Uma primeira leitura

IstoÉ é ainda mais direta: às 14 hora do dia 10/05 o fórum de Curitiba se transformará em um ringue de box.
Enquanto a Veja associa o evento não apenas a um simples confronto: como uma luta livre mexicana, está envolvida com um rico simbolismo não só político, mas também mitológico.
A leitura imediata dessas históricas capas oferece as seguintes conclusões mais óbvias:
(a) O ínclito juiz de primeira instância Sérgio Moro há muito deixou o campo do Direito para ingressar no campo do messianismo político. Afinal, para enfrentar uma figura igualmente messiânica e sebastiana como Lula, somente um oponente que o enfrente no mesmo terreno do imaginário e da mitologia. Todas as eletrizantes ações da Lava Jato que não precisaram seguir as regras dos processos comuns (com diziam, “problemas inéditos sugerem soluções inéditas”), chegam ao ápice onde todos os discursos, álibis e tergiversações do juiz e promotores  acabaram – agora se trata de “matar ou morrer”, como Gary Cooper no clássico filme western High Noon (Matar ou Morrer, 1952).

(b) Numa capa de revista a luta de box, na outra luta livre mexicana. De forma explícita, dessa vez vemos como os “aquários” das redações da grande mídia estão sintonizados e em contato permanente para unificar pautas e viés – uma verdadeira isonomia na aplicação semiótica.

(c) Até que ponto interessa à mídia corporativa a extrema polarização para interditar qualquer debate político? – enquanto a opinião pública é clivada pelo Fla x Flu político, as reformas trabalhistas e previdenciárias são enfiada a fórceps como uma racionalidade econômica inevitável. 

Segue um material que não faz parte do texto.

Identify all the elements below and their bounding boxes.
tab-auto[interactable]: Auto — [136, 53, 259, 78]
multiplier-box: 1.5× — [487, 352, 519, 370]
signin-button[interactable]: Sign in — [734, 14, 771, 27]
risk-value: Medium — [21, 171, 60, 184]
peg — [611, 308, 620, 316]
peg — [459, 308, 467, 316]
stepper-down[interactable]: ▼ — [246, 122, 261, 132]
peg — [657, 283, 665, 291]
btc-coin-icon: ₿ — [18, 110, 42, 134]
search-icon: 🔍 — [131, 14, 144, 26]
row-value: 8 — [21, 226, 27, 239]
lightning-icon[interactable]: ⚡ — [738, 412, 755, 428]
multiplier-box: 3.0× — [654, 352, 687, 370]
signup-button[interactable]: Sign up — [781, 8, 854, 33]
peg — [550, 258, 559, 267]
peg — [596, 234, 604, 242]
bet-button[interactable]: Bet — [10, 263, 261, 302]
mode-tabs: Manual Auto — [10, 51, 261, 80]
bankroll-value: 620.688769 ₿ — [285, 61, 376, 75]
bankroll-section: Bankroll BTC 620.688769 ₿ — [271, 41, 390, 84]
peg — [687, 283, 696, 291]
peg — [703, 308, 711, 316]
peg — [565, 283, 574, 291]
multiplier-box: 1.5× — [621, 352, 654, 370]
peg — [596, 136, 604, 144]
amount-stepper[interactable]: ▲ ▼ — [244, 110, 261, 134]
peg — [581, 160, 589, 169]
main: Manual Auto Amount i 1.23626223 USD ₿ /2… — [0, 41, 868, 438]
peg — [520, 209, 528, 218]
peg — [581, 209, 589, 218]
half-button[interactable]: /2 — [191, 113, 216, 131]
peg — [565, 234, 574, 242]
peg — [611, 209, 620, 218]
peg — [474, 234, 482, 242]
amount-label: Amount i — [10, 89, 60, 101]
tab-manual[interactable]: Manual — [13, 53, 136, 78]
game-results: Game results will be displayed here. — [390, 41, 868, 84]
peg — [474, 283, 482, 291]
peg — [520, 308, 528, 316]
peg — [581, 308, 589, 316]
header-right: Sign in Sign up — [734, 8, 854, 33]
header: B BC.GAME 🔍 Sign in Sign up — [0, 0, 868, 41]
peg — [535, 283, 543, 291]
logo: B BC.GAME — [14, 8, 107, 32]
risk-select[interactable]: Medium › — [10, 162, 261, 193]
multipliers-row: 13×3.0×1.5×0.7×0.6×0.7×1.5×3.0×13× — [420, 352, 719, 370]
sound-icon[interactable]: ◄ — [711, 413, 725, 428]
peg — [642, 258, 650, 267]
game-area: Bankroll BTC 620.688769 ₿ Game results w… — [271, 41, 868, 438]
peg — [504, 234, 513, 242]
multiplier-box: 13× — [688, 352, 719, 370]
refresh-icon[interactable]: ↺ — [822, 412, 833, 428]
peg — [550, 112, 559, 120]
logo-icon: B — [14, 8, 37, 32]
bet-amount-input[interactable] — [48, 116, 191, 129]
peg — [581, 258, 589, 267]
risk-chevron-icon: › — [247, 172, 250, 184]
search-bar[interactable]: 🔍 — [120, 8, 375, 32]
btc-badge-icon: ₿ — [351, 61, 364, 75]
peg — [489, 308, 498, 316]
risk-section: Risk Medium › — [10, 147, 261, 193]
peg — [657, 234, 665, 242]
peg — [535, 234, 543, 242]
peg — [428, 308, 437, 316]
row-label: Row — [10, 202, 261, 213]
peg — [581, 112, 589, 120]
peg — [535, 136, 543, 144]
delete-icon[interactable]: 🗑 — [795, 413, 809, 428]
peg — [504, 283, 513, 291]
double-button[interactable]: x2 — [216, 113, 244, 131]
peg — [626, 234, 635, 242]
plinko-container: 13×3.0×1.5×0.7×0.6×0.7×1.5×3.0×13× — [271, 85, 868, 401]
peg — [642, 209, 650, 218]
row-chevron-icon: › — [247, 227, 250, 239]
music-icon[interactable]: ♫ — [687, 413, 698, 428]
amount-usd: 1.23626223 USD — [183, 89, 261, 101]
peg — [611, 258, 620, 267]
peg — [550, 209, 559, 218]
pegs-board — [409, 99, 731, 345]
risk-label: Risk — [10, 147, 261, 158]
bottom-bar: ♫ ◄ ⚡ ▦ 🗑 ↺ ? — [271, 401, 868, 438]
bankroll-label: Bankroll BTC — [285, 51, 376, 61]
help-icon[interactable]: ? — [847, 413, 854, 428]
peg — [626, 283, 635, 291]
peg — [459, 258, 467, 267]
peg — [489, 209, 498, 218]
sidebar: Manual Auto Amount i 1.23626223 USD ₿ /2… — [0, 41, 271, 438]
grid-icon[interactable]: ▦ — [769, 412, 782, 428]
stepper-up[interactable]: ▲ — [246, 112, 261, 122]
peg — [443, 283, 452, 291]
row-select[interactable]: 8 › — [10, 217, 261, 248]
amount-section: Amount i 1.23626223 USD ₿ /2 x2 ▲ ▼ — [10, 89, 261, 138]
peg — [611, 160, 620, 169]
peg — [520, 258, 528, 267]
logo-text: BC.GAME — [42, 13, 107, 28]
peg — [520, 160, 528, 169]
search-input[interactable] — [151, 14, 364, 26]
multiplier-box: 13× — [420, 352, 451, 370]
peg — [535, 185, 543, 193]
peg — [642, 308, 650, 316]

Segunda leitura: o super-herói amoral

Mas há algo ainda mais insidioso e preocupante: a polarização pela polarização,  por si só, não teria o mesmo efeito sem uma espécie de cimento ideológico e imaginário – a construção da mitologia de um tipo de super-herói bem específico que toma as HQs e telas do cinema desde a Segunda Guerra Mundial – o super-herói amoral
O discurso da moralização que parece dar sustentação imaginária a capa de Veja e IstoÉ é mero álibi, pretexto, para impor um novo modelo heroico.
Novo pelo menos por essas plagas: o modelo de heroísmo amoral: um herói  que não mais se orienta pelos princípios do herói épico grego: aquele que vive numa posição intermediária entre os deuses e os homens. Em geral filho de um deus e uma mortal (Hércules, Perseu) reúne atributos que transcendem as condições do homem comum: fé, coragem, determinação, renúncia (martírio), paciência, etc. Um herói tipicamente guiado por ideais nobres (liberdade, fraternidade, sacrifício, moral, paz) com atributos necessários para superar problemas de dimensões épicas.
E que também não mais se orienta pelo modelo trágico, também grego: aquele que encontra o infortúnio por um erro de julgamento. Vivendo entre o crime e o castigo, descobre que a sua queda foi o resultado de suas próprias ações, e não por causa de acontecimentos aleatórios. Como um nobre estoico, aceita a queda com dignidade e aprende com ela.

Super-herói libertado

Mas não no caso do intocável juiz da primeira instância. Sérgio Moro é um herói libertado das coerções éticas e morais de uma ordem divina ou transcendente. Seja essa ordem Deus ou o Estado de Direito.
É agora o super-herói da “guerra total” (“extermínio e destruição em massa”) e do messiânico “destino manifesto” – o destino lhe concedeu uma missão que está além do Bem e do Mal. E acima do Bem e do Mal só existem a Justiça e a Verdade.
Esse novo modelo de herói (o Super-Herói) historicamente foi criado pela máquina de propaganda nazista para legitimar o holocausto: o herói nazi é aquele cujas ações se orientam unicamente pelos ideais de Verdade e Justiça que devem ser buscados cegamente, nem que seja ao custo da morte de milhões de vítimas. Seu heroísmo está na proporção direta da ausência do sentimento de culpa, compaixão ou empatia. Morte e destruição são efeitos colaterais justificáveis na luta pela Justiça e Verdade.
Os esforços de contrapropaganda dos EUA copiaram esse modelo de super-herói nos quadrinhos da Marvel e DC Comics – os super-heróis parecem nunca ter consciência das consequências das lutas contra vilões em metrópoles. Tudo é um verdadeiro espetáculo de destruições e perdas civis, justificável pela nova ordem da Justiça – sobre isso clique aqui.
O irônico paradoxo: nem que, para impor a Justiça, o super-herói tenha que destruir o mundo ao derrotar aqueles que querem também destruir o mundo.
Esse mesmo paradoxo do super-herói amoral pode ser encontrado na ineficiência econômica da Lava Jato: sob a justificativa de uma suposta limpeza da política e da economia, a Operação até aqui gerou prejuízos econômicos três vezes superiores do que aquilo que ela avalia ter sido desviado com corrupção.
Entre 2015 e 2016, a Operação foi a responsável pela perda direta e indireta de cerca de 3,5 milhões de postos de trabalho. Sem falar nos prejuízos geopolíticos com a destruição da cadeia produtiva do petróleo, naval e nuclear.
Uma irônica reversão que o pensador Jean Baudrillard chamou certa vez de “hipertelia”: efeito perverso de um sistema que toma um grau tão elevado de complexidade que torna-se inútil, inviabilizando os próprios objetivos iniciais - sobre isso clique aqui.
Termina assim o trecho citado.